*TO DO*. Go through the lines below and tally those containing the string "против". Respond with the number only.

Transcribed page contents
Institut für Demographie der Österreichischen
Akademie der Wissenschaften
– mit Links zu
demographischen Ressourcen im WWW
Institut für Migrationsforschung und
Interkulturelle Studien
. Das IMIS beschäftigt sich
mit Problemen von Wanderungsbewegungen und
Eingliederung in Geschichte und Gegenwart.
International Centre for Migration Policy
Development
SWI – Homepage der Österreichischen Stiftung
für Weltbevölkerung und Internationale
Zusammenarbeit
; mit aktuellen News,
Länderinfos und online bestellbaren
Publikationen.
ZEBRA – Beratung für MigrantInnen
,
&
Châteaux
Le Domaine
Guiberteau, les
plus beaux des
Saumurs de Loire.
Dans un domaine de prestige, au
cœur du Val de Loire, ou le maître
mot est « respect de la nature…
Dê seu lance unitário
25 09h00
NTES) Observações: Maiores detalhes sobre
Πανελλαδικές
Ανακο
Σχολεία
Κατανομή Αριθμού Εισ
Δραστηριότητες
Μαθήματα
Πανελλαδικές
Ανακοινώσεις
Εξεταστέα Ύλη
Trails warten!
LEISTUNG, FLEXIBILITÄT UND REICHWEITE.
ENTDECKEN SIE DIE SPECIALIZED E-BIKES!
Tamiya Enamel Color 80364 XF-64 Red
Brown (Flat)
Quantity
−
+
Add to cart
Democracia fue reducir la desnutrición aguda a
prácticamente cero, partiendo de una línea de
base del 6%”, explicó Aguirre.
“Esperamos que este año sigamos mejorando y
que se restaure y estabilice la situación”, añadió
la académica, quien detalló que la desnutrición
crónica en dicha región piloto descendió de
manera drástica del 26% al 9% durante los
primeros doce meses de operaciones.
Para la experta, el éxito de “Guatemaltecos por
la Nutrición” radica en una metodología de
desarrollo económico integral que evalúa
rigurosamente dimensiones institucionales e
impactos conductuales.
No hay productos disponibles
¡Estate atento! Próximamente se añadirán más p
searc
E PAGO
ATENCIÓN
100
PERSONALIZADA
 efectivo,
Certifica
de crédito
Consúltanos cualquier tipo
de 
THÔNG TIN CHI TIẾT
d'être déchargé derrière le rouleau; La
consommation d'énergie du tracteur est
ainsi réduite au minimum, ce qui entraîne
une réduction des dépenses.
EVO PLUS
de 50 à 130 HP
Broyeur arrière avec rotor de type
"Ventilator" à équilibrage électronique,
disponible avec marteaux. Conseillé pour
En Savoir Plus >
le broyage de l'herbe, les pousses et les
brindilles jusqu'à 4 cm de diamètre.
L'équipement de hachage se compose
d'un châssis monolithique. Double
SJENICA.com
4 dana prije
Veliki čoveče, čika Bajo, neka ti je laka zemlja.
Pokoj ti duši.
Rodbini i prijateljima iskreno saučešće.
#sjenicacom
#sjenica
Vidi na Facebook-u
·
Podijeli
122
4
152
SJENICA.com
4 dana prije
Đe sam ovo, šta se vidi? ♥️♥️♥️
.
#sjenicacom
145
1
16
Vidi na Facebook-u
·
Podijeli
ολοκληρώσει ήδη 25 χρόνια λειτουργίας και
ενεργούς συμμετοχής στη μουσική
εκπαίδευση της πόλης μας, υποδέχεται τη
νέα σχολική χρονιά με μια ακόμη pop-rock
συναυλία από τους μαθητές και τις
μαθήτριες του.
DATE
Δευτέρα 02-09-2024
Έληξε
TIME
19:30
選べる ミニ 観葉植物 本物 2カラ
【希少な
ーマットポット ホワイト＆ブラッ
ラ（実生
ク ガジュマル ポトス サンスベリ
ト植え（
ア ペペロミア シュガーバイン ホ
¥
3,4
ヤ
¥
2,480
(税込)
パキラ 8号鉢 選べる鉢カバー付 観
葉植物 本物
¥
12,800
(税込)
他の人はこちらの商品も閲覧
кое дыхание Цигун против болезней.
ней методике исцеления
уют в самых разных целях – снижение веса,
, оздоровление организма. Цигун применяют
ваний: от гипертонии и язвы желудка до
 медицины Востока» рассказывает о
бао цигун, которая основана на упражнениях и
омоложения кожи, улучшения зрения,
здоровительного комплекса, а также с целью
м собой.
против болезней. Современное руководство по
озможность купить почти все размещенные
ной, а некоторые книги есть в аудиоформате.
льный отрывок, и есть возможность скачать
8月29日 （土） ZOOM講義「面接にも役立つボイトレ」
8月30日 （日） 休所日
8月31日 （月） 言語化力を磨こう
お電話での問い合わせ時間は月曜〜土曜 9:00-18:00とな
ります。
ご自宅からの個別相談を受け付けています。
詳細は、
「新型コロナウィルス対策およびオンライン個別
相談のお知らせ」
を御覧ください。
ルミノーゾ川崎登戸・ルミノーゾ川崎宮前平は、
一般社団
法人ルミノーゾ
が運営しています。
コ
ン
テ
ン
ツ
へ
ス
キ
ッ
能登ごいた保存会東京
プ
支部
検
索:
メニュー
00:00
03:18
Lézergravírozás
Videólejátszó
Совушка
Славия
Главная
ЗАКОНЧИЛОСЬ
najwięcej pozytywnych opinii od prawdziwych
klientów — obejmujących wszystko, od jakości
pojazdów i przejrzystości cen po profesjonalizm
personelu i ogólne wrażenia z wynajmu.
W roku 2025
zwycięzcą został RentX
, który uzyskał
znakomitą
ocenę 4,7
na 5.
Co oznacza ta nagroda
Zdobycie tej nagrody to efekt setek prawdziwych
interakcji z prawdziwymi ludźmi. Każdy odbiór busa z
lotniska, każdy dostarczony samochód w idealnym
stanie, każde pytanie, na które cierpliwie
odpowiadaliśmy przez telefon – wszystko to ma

*ANSWER TO THE EXERCISE*. 2